THEY will restore cut pay to thousands of council staff and protect them from any more lay-offs.
That’s the pledge from the Labour Party as it seeks to regain power in Southampton.
A deal with the unions will be key to their plans and they have swung into action behind Labour for the campaign which will decide who will run the city council for the next two years.
Labour say they will also seek an urgent sitdown with the unions to end on-going industrial action and settle legal claims over controversial pay cuts brought in by ruling Tories that could cost
the council up to £12 million.
Conservatives have today accused the unions of attempting to buy the election for Labour and rubbished the party’s job saving plan as financially
But the city’s Labour group leader Richard Williams said he would, “as early as possible”, bring in an internal jobs market scheme to avert any more compulsory redundancies.
The Labour scheme is dubbed the “The Sunderland Way” after the northern council that pioneered it.
It would see staff who found their post cut guaranteed one-year of alternative temporary work on existing pay while offered retraining to help them find another permanent position – possibly in
another area of the council or even outside.
A long-term permanent post is not guaranteed under the scheme and no new voluntary redundancies would be agreed either.
Labour says it would use money saved from redundancy payments – up to £4m over the next year – to pay for the programme.
Cllr Williams said: “We expect this approach to reassure existing employees that they won’t simply be thrown out on the streets as the council reduces its headcount to cope with Government cuts.”
He added: “We won’t give any guarantees that we can’t fulfil. This approach will be reviewed each year and a decision will be made at that stage whether it should be continued or indeed expanded.”
He said the programme would boost staff morale and productivity after it had plummeted under the current Tory administration’s “disastrous approach” to industrial relations.
Conservatives have cut more than 400 jobs over the past two years to meet budget savings following deep Government funding cuts.
Thousands of staff were also hit by pay cuts last July of between two and 5.5 per cent, and rolling strike action followed which left rubbish piled up on the streets.
However, Cllr Williams said they will have them restored from next April, starting with the lower paid.
Tory council leader Royston Smith, who brought in the pay cuts to save 400 jobs, said Cllr William’s scheme was “a back of fag packet fantasy”.
“Sunderland have set aside £20m to pay wages under the scheme, Southampton is in a completely different place and doesn’t have any money.
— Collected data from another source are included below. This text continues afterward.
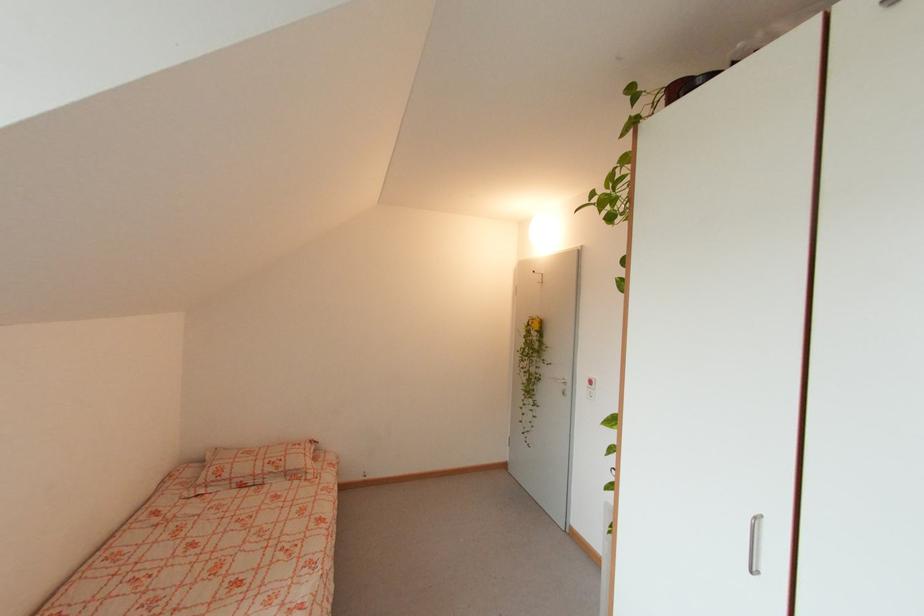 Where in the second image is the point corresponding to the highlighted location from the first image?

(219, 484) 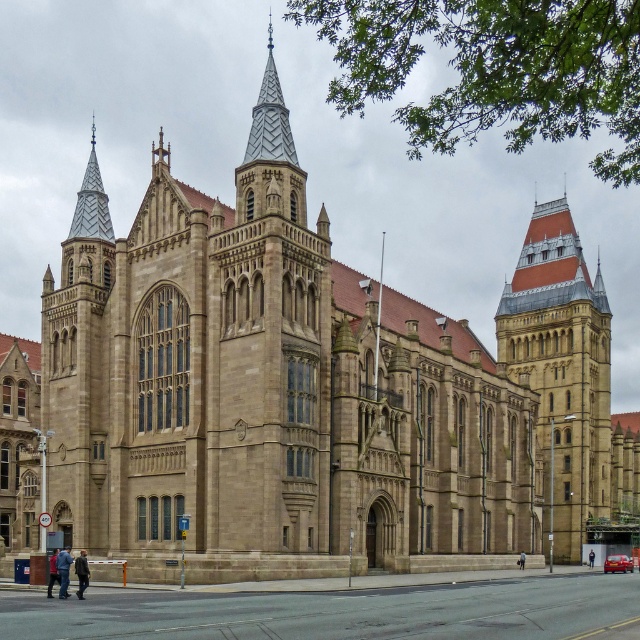 Consider the image. Does brown stone tower at upper right appear on the left side of silver mosaic spire at upper left?

In fact, brown stone tower at upper right is to the right of silver mosaic spire at upper left.

Does brown stone tower at upper right appear on the right side of silver mosaic spire at upper left?

Indeed, brown stone tower at upper right is positioned on the right side of silver mosaic spire at upper left.

Who is more forward, (x=570, y=472) or (x=83, y=236)?

Point (x=83, y=236) is in front.

At what (x,y) coordinates should I click in order to perform the action: click on brown stone tower at upper right. Please return your answer as a coordinate pair (x, y). Looking at the image, I should click on (561, 371). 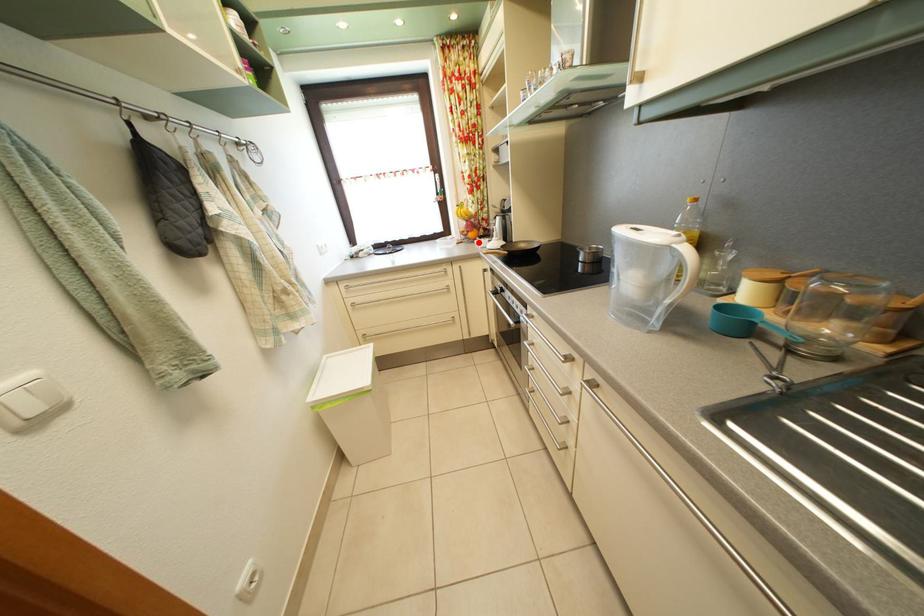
We face a £30m black hole next year.
“It’s wrong for Labour to be telling people they will not lose their jobs. You cannot guarantee no redundancies.”
Opposition Tories in Sunderland said the scheme had put some staff in “menial made-up jobs” and others felt they were being “effectively managed out” of the council.
Andy Straker, regional officer for Unison, said the approach would be welcomed by the unions and was “vastly different” from the three-month post-redundancy redeployment scheme in Southampton.
“I’ve spoken to regional officers up there and they’re generally quite happy with what [Labour] are doing,” he said.
But Mr Straker said there had been no deal made over the legal claims regarding pay cuts.